One of the biggest differences between states is the redemption period-how long the property owner has to pay back the taxes (plus interest) before you can start the foreclosure process. Some states give owners just a few months, while others offer up to three years or more. That impacts your cash flow, risk, and how quickly you can turn a profit. So always check the local redemption rules before you bid.

2. Foreclosure Processes Aren't One-Size-Fits-All

The road to foreclosure also looks different depending on where you're investing. Some states have a judicial foreclosure process, meaning you'll need to go through the courts. Others are non-judicial, which can be faster but still require you to follow very specific procedures. Knowing the legal steps ahead of time helps you plan accordingly and avoid delays.

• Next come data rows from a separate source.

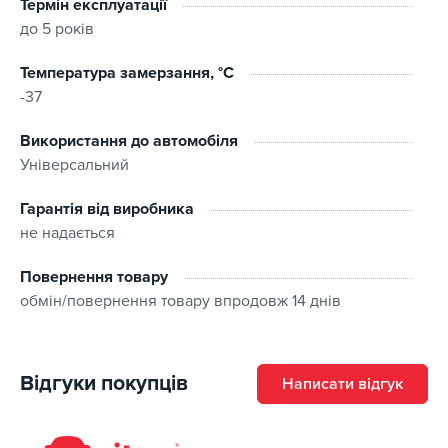
Термін експлуатації
до 5 років
Температура замерзання, °C
-37
Використання до автомобіля
Універсальний
Гарантія від виробника
не надається
Повернення товару
обмін/повернення товару впродовж 14 днів
Відгуки покупців
Написати відгук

3. Remote Research Is a Must

If you can't drive by the property, you'll need to get good at online assessments. Use tools like Google Maps, Zillow, and local property appraiser or assessor websites. Some counties also provide GIS (Geographic Information Systems) that let you see property boundaries, structures, and even zoning data. A little extra research upfront can save you from bidding on a property that's burned down or landlocked.

4. Stay Compliant with Local Rules

Each county may have different requirements for bidders-especially if you're an out-of-state investor. You might need to register ahead of time, use a local address, or appoint someone to represent you legally. And don't forget about deadlines-miss one and your lien could be invalidated. Always read the auction rules carefully and, if possible, talk to someone at the tax collector's office for clarification.

5. Consider a Local Contact

If you're serious about investing in another state, having someone local-whether it's a partner, agent, or attorney-can make things much smoother. They can check out properties in person, handle paperwork, or guide you through unfamiliar legal steps.

6. Don't Forget About Tax Implications

Each state has different rules for how your tax lien profits are reported-and how they're taxed. Make sure you understand how this fits into your overall tax strategy and consult with a CPA who's familiar with multi-state investing.

Out-of-state tax lien investing can open up a world of opportunity, but it's not something you want to rush into blindly. Understand the rules, do your research, and be prepared to operate like a local-even if you're bidding from miles away. With the right preparation, crossing state lines could be one of the smartest plays in your investment strategy.





This blog post is for informational purposes only and should not be relied upon as financial or investment advice. Real estate investments carry risk and individual results will vary. Always consult with your team of professionals before making investment decisions. The authors and distributors of this material are not liable for any losses or damages that may occur as a result of relying on this information.